Problem details
Note every line in the entries that contains the string "options", and copy it.

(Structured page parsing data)
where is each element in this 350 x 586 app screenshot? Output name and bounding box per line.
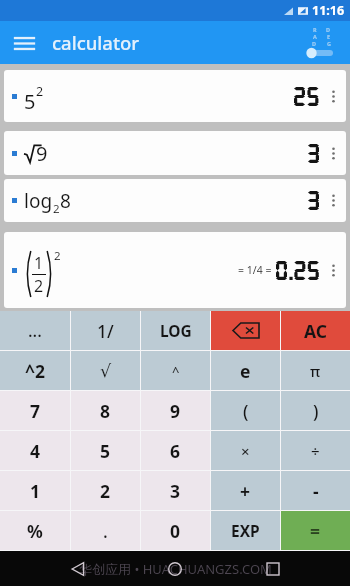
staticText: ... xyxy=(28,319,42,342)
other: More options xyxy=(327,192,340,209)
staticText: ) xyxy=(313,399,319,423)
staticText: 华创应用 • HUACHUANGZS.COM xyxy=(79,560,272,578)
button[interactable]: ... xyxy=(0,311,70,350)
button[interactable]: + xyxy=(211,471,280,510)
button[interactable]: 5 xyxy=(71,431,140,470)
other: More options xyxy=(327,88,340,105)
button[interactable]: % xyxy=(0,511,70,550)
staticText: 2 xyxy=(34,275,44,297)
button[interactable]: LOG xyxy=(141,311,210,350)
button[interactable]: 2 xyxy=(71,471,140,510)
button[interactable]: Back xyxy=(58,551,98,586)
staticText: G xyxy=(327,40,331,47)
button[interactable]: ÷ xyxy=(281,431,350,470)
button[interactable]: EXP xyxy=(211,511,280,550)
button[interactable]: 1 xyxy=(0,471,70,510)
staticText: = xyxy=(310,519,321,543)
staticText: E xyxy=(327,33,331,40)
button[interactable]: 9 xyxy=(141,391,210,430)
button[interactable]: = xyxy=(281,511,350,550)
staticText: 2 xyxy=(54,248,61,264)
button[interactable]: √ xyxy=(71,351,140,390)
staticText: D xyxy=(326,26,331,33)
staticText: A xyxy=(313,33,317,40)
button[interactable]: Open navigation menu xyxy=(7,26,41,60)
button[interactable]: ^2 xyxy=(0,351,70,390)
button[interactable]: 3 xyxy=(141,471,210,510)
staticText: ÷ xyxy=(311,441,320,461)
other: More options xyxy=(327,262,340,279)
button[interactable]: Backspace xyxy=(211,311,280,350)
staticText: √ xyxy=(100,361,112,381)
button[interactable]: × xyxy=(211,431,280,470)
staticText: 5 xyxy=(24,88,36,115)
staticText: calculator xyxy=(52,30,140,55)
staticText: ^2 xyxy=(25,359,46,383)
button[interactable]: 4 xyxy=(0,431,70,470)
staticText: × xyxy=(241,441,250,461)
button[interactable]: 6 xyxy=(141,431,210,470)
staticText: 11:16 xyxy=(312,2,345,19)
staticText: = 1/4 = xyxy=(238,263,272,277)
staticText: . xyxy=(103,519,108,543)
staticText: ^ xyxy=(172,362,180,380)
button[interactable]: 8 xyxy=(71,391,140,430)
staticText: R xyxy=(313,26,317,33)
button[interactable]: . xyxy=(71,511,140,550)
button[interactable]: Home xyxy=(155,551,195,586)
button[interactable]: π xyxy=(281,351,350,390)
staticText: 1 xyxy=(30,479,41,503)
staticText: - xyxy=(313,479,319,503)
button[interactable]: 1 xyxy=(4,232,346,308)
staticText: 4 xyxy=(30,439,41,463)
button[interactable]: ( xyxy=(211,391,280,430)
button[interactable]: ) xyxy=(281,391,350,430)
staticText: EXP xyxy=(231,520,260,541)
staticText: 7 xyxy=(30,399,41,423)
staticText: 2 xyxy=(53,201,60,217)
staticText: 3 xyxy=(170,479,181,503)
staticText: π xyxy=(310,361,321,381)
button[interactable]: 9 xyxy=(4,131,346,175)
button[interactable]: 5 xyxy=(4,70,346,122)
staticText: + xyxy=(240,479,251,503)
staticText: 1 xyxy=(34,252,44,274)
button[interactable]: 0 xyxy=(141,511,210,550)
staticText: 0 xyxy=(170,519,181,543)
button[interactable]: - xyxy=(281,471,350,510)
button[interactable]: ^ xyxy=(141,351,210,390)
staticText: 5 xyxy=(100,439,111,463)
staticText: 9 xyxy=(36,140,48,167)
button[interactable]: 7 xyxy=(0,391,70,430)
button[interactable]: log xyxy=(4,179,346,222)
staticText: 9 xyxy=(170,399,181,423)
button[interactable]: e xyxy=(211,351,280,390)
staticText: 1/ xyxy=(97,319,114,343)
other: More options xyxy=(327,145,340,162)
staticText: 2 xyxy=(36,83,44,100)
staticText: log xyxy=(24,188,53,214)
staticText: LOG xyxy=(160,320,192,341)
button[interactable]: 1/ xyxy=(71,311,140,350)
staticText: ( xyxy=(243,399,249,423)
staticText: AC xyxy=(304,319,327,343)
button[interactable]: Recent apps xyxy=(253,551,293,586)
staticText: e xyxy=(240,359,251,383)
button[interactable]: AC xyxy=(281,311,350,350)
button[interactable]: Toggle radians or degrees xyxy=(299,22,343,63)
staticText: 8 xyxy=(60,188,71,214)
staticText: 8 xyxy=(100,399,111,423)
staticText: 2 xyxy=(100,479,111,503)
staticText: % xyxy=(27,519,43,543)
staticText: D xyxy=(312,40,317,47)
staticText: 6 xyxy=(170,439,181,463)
---
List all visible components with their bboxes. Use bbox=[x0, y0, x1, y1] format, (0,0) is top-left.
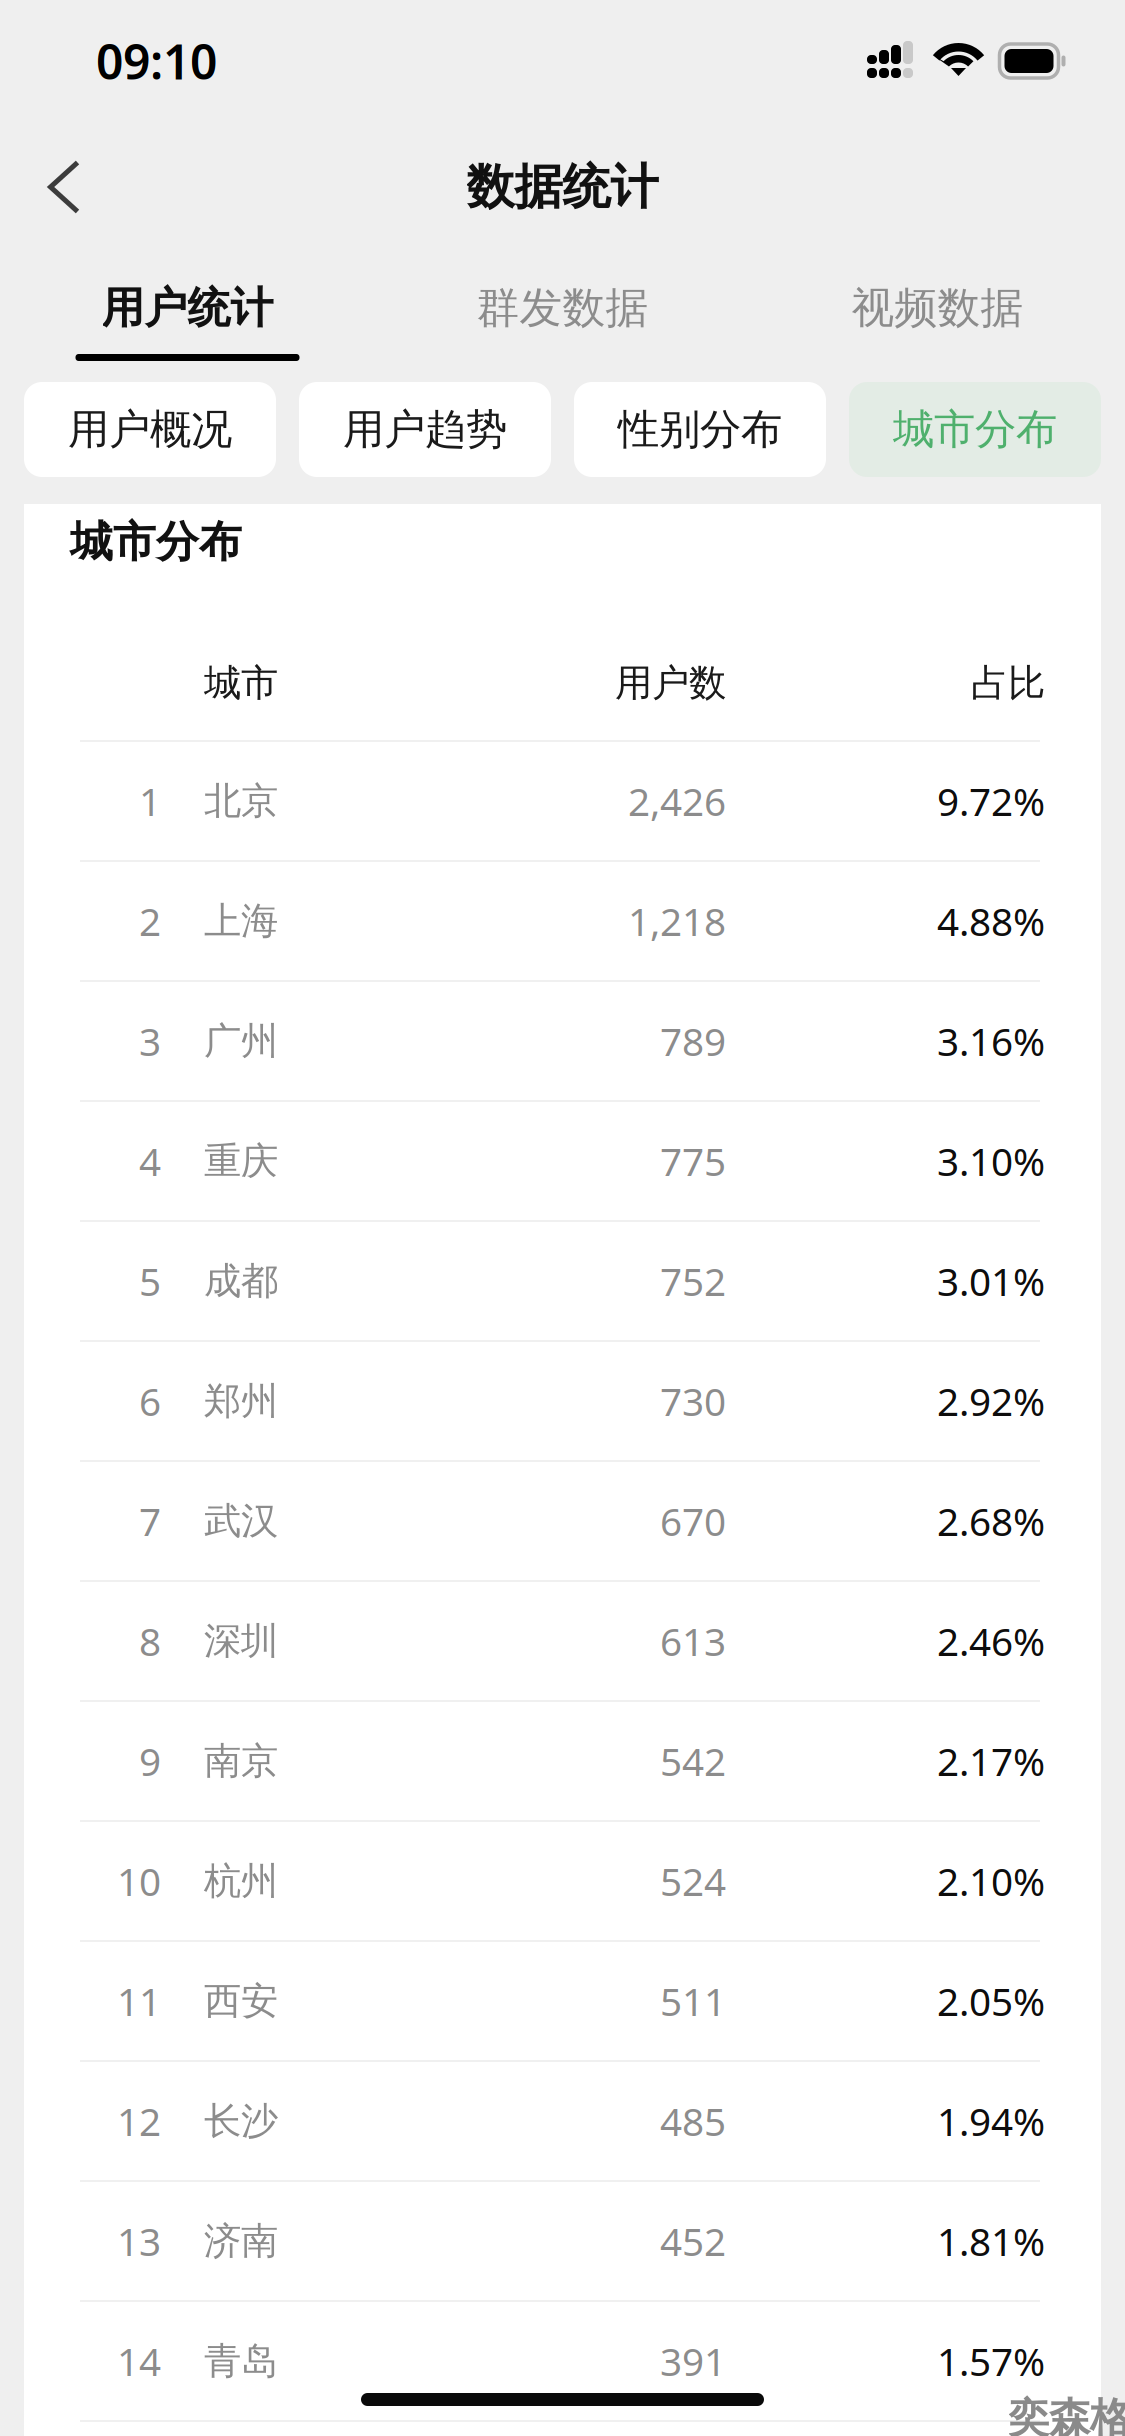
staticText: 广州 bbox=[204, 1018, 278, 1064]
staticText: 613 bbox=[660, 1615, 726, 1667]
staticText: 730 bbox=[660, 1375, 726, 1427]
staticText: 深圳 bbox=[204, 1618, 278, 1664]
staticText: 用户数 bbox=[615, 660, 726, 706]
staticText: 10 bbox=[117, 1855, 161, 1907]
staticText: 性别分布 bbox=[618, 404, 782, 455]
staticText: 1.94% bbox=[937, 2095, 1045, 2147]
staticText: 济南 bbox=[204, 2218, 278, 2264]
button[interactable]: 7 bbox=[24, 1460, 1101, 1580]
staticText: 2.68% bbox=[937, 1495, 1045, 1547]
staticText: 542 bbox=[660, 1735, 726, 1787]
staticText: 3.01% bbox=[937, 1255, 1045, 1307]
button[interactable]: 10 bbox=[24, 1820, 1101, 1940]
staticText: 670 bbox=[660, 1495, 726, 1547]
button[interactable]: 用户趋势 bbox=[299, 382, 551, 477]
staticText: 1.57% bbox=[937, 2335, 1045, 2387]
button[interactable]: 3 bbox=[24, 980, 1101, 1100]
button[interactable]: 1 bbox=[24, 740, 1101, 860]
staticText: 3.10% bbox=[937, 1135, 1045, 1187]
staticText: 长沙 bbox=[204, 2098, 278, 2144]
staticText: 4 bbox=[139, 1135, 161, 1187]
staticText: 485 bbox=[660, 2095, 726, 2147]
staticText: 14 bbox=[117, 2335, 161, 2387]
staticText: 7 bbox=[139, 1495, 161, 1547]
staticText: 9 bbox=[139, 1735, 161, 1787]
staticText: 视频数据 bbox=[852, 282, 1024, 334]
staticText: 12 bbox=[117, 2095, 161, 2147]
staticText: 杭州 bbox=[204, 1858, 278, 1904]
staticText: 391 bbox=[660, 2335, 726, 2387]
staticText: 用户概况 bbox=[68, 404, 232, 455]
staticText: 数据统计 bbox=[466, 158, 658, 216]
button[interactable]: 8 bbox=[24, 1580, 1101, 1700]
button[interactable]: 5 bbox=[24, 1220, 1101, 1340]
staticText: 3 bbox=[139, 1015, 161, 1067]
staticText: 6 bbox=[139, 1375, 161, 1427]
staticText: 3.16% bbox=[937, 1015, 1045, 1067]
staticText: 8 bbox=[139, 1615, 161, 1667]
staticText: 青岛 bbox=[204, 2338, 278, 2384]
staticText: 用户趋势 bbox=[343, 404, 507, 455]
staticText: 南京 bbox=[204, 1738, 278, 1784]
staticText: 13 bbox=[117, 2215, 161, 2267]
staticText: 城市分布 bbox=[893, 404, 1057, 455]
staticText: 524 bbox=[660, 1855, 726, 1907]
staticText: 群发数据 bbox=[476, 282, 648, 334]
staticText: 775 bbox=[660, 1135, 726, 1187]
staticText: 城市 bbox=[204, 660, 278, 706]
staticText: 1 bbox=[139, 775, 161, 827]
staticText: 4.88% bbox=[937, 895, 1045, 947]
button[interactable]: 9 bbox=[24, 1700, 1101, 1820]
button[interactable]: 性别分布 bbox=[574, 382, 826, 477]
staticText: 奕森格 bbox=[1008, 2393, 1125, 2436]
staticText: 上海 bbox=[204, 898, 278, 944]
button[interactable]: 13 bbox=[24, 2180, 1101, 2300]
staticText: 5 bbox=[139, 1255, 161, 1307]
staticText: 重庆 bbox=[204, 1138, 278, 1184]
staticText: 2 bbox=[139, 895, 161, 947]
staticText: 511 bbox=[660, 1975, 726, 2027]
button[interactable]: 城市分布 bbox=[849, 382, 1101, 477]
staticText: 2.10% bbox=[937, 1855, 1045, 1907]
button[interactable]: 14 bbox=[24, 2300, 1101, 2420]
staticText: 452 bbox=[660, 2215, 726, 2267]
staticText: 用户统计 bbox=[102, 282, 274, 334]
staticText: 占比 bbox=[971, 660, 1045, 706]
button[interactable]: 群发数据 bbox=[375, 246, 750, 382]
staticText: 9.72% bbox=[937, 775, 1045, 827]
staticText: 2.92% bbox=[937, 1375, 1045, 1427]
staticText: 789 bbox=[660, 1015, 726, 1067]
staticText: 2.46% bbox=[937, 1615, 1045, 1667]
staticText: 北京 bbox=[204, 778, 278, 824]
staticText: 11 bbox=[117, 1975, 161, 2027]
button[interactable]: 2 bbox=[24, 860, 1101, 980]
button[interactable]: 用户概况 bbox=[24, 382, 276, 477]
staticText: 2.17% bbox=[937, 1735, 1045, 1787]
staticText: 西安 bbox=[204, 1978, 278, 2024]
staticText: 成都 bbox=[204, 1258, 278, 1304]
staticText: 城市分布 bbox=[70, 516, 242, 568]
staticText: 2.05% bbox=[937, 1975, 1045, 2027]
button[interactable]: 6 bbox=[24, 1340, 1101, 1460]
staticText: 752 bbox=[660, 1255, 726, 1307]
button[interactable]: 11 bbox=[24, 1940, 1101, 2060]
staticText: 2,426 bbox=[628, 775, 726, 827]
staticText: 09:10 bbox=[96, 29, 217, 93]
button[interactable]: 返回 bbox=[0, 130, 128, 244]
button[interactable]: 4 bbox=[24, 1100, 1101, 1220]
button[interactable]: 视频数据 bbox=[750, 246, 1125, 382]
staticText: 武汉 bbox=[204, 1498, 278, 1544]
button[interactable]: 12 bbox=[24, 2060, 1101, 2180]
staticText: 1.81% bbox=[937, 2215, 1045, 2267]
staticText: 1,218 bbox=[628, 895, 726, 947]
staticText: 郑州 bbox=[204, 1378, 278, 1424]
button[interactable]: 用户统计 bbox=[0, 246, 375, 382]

Answer section
other: More options xyxy=(327,192,340,209)
other: More options xyxy=(327,88,340,105)
other: More options xyxy=(327,262,340,279)
other: More options xyxy=(327,145,340,162)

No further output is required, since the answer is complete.